Parliament of India
- Long title The Anti-Hijacking Act, 2016 No. 30 of 2016 ;
- Citation: Act No. 30 of 2016
- Territorial extent: India
- Passed by: Rajya Sabha
- Passed: 4 May 2016
- Passed by: Lok Sabha
- Passed: 9 May 2016
- Assented to: 13 May 2016
- Commenced: 5 July 2017

Legislative history

Initiating chamber: Rajya Sabha
- Bill title: The Anti-Hijacking Bill, 2014
- Bill citation: Bill No. LIII of 2014
- Introduced by: Ashok Gajapathi Raju
- Introduced: 17 December 2014
- Committee report: Standing Committee Report

Final stages
- Reported from conference committee: 11 March 2015

Repeals
- The Anti-Hijacking Act, 1982

Summary
- An Act to give effect to the Convention for the Suppression of Unlawful Seizure of Aircraft and for matters connected therewith.
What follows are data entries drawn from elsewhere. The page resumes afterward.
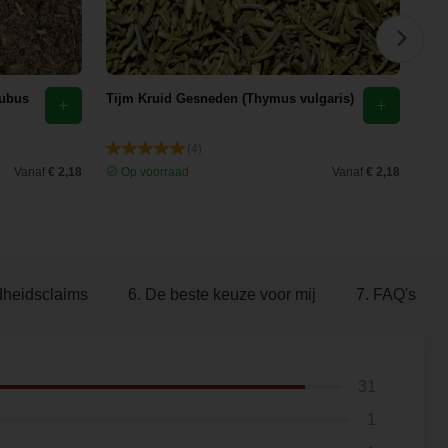
rubus
Tijm Kruid Gesneden (Thymus vulgaris)
Paa
(Ta
(4)
Vanaf
€ 2,18
Op voorraad
Vanaf
€ 2,18
O
dheidsclaims
6. De beste keuze voor mij
7. FAQ's
31
1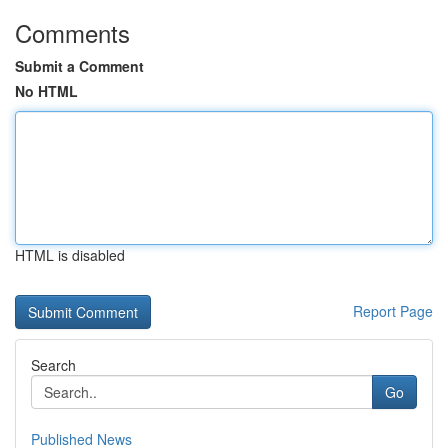
Comments
Submit a Comment
No HTML
HTML is disabled
Report Page
Search
Go
Published News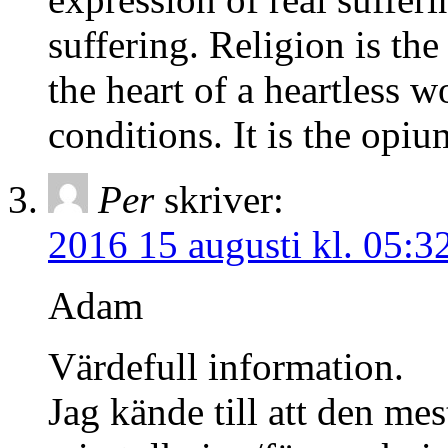
suffering. Religion is the
the heart of a heartless w
conditions. It is the opiu
Per
skriver:
2016 15 augusti kl. 05:3
Adam
Värdefull information.
Jag kände till att den me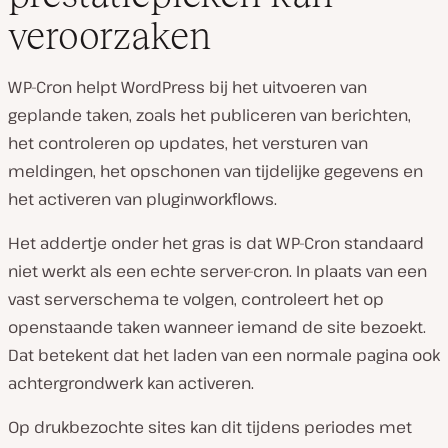
veroorzaken
WP-Cron helpt WordPress bij het uitvoeren van
geplande taken, zoals het publiceren van berichten,
het controleren op updates, het versturen van
meldingen, het opschonen van tijdelijke gegevens en
het activeren van pluginworkflows.
Het addertje onder het gras is dat WP-Cron standaard
niet werkt als een echte server-cron. In plaats van een
vast serverschema te volgen, controleert het op
openstaande taken wanneer iemand de site bezoekt.
Dat betekent dat het laden van een normale pagina ook
achtergrondwerk kan activeren.
Op drukbezochte sites kan dit tijdens periodes met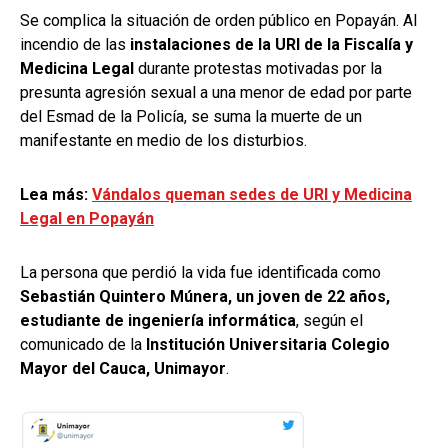
Se complica la situación de orden público en Popayán. Al
incendio de las
instalaciones de la URI de la Fiscalía y
Medicina Legal
durante protestas motivadas por la
presunta agresión sexual a una menor de edad por parte
del Esmad de la Policía, se suma la muerte de un
manifestante en medio de los disturbios.
Lea más:
Vándalos queman sedes de URI y Medicina
Legal en Popayán
La persona que perdió la vida fue identificada como
Sebastián Quintero Múnera, un joven de 22 años,
estudiante de ingeniería informática
, según el
comunicado de la
Institución Universitaria Colegio
Mayor del Cauca, Unimayor
.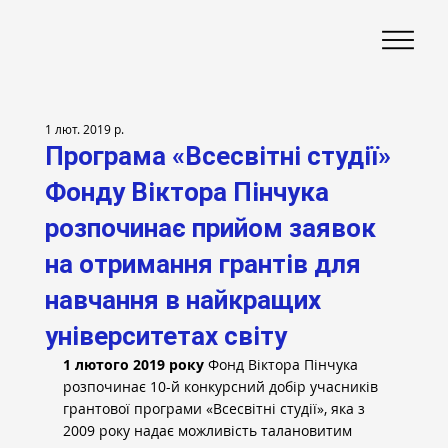
1 лют. 2019 р.
Програма «Всесвітні студії»
Фонду Віктора Пінчука
розпочинає прийом заявок
на отримання грантів для
навчання в найкращих
університетах світу
1 лютого 2019 року
 Фонд Віктора Пінчука 
розпочинає 10-й конкурсний добір учасників 
грантової програми «Всесвітні студії», яка з 
2009 року надає можливість талановитим 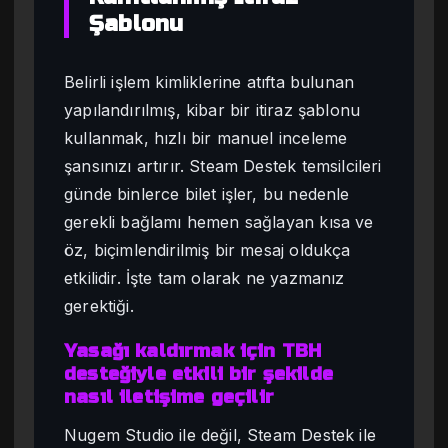
Şablonu
Belirli işlem kimliklerine atıfta bulunan
yapılandırılmış, kibar bir itiraz şablonu
kullanmak, hızlı bir manuel inceleme
şansınızı artırır. Steam Destek temsilcileri
günde binlerce bilet işler, bu nedenle
gerekli bağlamı hemen sağlayan kısa ve
öz, biçimlendirilmiş bir mesaj oldukça
etkilidir. İşte tam olarak ne yazmanız
gerektiği.
Yasağı kaldırmak için TBH
desteğiyle etkili bir şekilde
nasıl iletişime geçilir
Nugem Studio ile değil, Steam Destek ile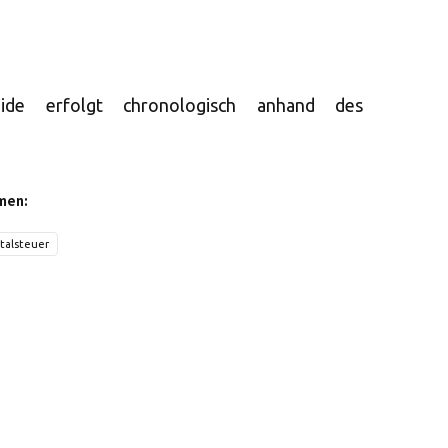
eide erfolgt chronologisch anhand des
men:
talsteuer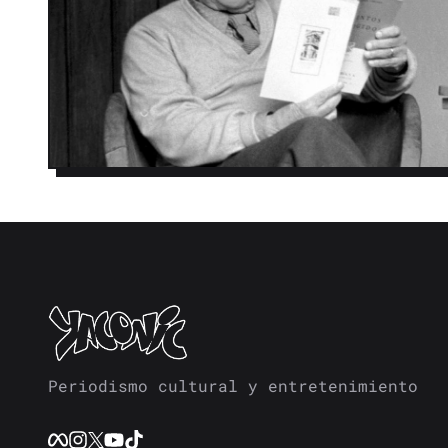
Periodismo cultural y entretenimiento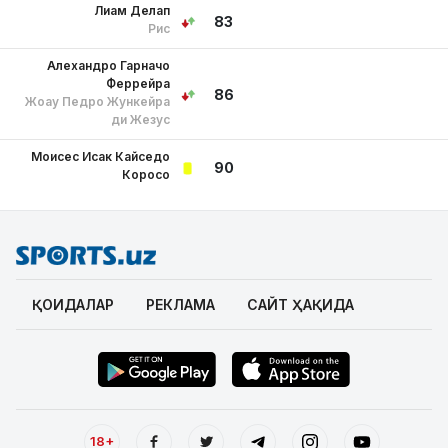
Лиам Делап
83
Рис
Алехандро Гарначо
Феррейра
86
Жоау Педро Жункейра
ди Жезус
Моисес Исак Кайседо
90
Коросо
ҚОИДАЛАР
РЕКЛАМА
САЙТ ҲАҚИДА
18+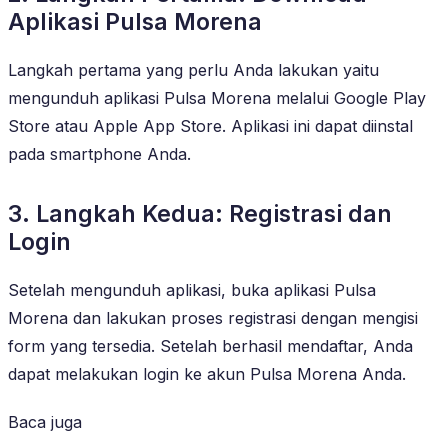
Aplikasi Pulsa Morena
Langkah pertama yang perlu Anda lakukan yaitu
mengunduh aplikasi Pulsa Morena melalui Google Play
Store atau Apple App Store. Aplikasi ini dapat diinstal
pada smartphone Anda.
3. Langkah Kedua: Registrasi dan
Login
Setelah mengunduh aplikasi, buka aplikasi Pulsa
Morena dan lakukan proses registrasi dengan mengisi
form yang tersedia. Setelah berhasil mendaftar, Anda
dapat melakukan login ke akun Pulsa Morena Anda.
Baca juga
= Anti-Hijacking Act, 2016 =

Act in India enforcing the Hague Hijacking Convention

The Anti-Hijacking Act, 2016 is an Act of the Parliament of India intended to enforce the Hague Hijacking Convention and the 2010 Beijing Protocol Supplementary to the Convention. The act repeals and replaces the Anti-Hijacking Act, 1982. The new act broadens the definition of hijacking to include any attempt to seize or gain control of an aircraft using "any technological means", which accounts for the possibility that the hijackers may not be physically present on board the aircraft.

==Background==
The Narendra Modi administration believed that The Anti-Hijacking Act, 1982 was not comprehensive enough to deal with modern-day hijack techniques, did not penalize individuals who made false hijack threats, and had weak penalties that did not serve as sufficient deterrent to potential hijackers.

==Legislative history==
The Anti-Hijacking Bill, 2014 (Bill No. LIII of 2014) was introduced in the Rajya Sabha on 17 December 2014 by the Minister of Civil Aviation, Ashok Gajapathi Raju. The bill was referred to the Parliamentary Standing Committee on Transport, Tourism and Culture on 29 December, and the Committee submitted its report on 11 March 2015. The bill as recommended by the Committee was passed by the Rajya Sabha on 4 May 2016 and by the Lok Sabha on 9 May 2016. The bill received assent from then President Pranab Mukherjee on 13 May 2016, and was notified in The Gazette of India on 16 May 2016. The Act came into force on 5 July 2017, and has led to more stringent punishment in at least one case for a hijacking-related hoax.